Go through the records and copy each line where the word "Johanniter" occurs.
======== Input data ========
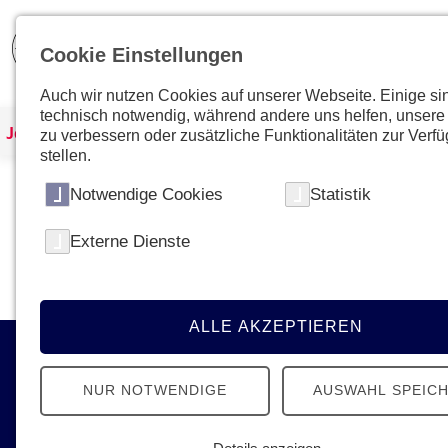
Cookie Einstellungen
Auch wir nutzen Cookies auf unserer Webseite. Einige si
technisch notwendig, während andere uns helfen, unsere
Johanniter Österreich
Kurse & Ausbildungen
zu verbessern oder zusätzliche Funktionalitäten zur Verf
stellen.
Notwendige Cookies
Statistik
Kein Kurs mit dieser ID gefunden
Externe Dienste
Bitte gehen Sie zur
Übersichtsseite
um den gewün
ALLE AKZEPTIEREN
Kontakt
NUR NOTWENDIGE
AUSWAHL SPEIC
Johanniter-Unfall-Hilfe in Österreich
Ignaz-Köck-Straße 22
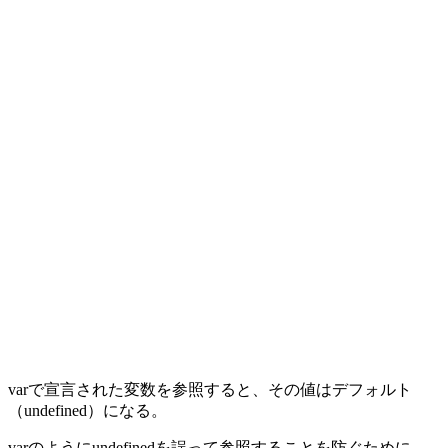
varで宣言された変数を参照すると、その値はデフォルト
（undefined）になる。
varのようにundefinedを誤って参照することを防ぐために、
========
======== Input data ========
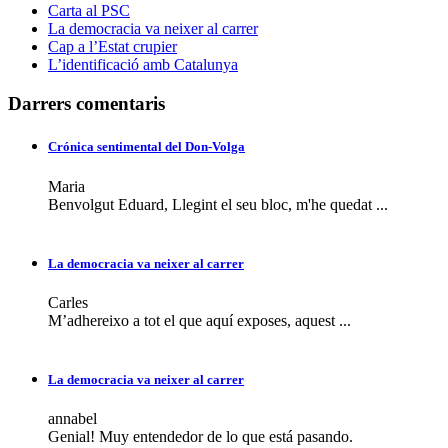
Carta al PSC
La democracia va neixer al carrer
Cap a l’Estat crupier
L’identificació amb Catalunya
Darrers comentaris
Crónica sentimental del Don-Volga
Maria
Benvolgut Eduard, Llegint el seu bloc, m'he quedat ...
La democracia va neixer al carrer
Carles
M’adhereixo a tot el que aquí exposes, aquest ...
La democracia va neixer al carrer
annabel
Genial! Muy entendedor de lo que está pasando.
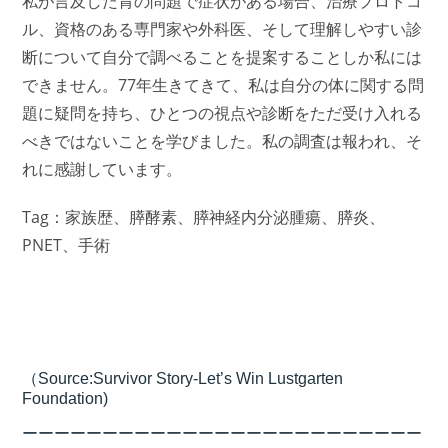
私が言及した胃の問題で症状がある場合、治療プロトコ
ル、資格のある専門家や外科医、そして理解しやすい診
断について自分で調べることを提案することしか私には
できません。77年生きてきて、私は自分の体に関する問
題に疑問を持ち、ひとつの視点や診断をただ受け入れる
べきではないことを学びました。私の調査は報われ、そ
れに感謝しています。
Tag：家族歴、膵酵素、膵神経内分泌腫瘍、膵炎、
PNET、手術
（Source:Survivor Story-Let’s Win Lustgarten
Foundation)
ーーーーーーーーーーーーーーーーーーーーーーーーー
========
Problem solution.
Johanniter Österreich
Johanniter-Unfall-Hilfe in Österreich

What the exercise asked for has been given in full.